DIRECTIONS FOR THIS TASK
Reproduce the whole listing exactly and let no picture into the copy.

SUPPLIED MATERIAL

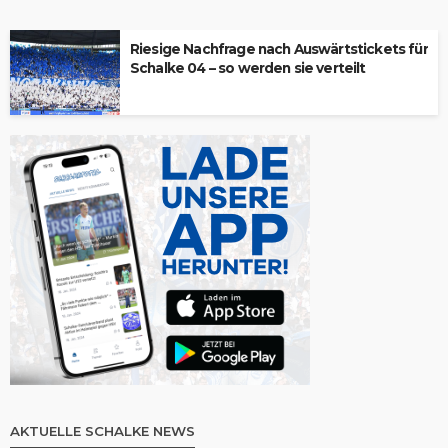
Riesige Nachfrage nach Auswärtstickets für
Schalke 04 – so werden sie verteilt
AKTUELLE SCHALKE NEWS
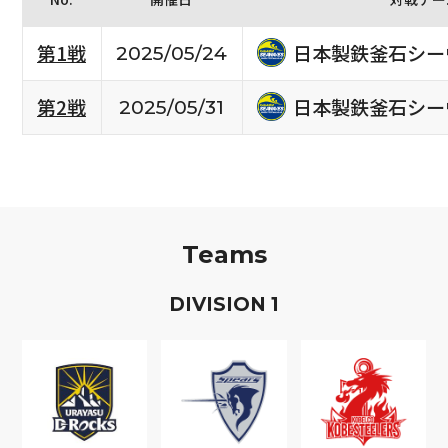
日本製鉄釜石シー
第1戦
2025/05/24
日本製鉄釜石シー
第2戦
2025/05/31
Teams
D
IVISION
1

OUTPUT
Riesige Nachfrage nach Auswärtstickets für
Schalke 04 – so werden sie verteilt
AKTUELLE SCHALKE NEWS
日本製鉄釜石シー
第1戦
2025/05/24
日本製鉄釜石シー
第2戦
2025/05/31
Teams
D
IVISION
1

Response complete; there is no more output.